Andrew wrote:TexasGal wrote:That was one of the most moving orations I have heard. He is one sharp guy and he has a gift. Is there any way we can get him over here working for the NRA?

No...The Netherlands has very restrictive gun ownership controls, no select fire or semi-auto rifles allowed. Bolt action sporters, side-by-side & Over-Under shot guns and some pistols. The pistols are heavily regulated.
That's why he stresses that the use of force is held by a legitimate constitutional government. It's okay for soldiers but not the citizens.
And that attitude is very European, which is another of the symptoms of the cultural divide that separates us. We believe that (step 1) rights are God-given, and that (step 2) governments exist to secure these rights, and that (step 3) when government actively opposes those rights, it then becomes the obligation and duty of men to abolish it, and (step 4) replace it with one more responsive to their petitions and respective of their liberty.
Europeans believe that (step 1) rights are government-given. There
are no steps 2, 3, or 4. In the Netherlands, and in most of Europe (perhaps Switzerland excepted), the right to keep and bear arms is not regarded as legitimate..........because government hasn't granted it.

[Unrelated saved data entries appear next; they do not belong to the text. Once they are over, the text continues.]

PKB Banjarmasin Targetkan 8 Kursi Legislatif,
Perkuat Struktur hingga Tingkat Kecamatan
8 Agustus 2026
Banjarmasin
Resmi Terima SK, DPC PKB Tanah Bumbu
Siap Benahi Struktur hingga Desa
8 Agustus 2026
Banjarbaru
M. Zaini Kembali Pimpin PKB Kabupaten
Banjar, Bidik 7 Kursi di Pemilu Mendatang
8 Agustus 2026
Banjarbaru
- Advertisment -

The question becomes, for me anyway, do I believe that these are natural, God-given rights
ANYwhere, whether or not a given national government agrees with that? For me, the answer is "Yes, I believe that these truths are self-evident, and that our human rights, ALL of them, exist for each and every human being who draws breath," whether or not their governments recognize these rights. And since it is "Yes," then those governments which do NOT recognize these rights—freedom of speech, assembly, religion, right to keep and bear arms, protections from unreasonable search and seizure, etc., etc.—are in fact illegitimate governments. And because they are
themselves illegitimate, any state sanctioned violence they undertake—whether it is expressed inwardly against its own people, or whether it is expressed outwardly against some other state—is illegitimate. Furthermore, the degree of
ANY government's legitimacy is directly tied to the degree to which it promotes and guarantees those rights, as opposed to crushing them.
And by that standard, OUR government is looking a bit tarnished these days. If we cannot recapture it and get it turned around, then it will become fully illegitimate some day, and it only becomes a matter of when.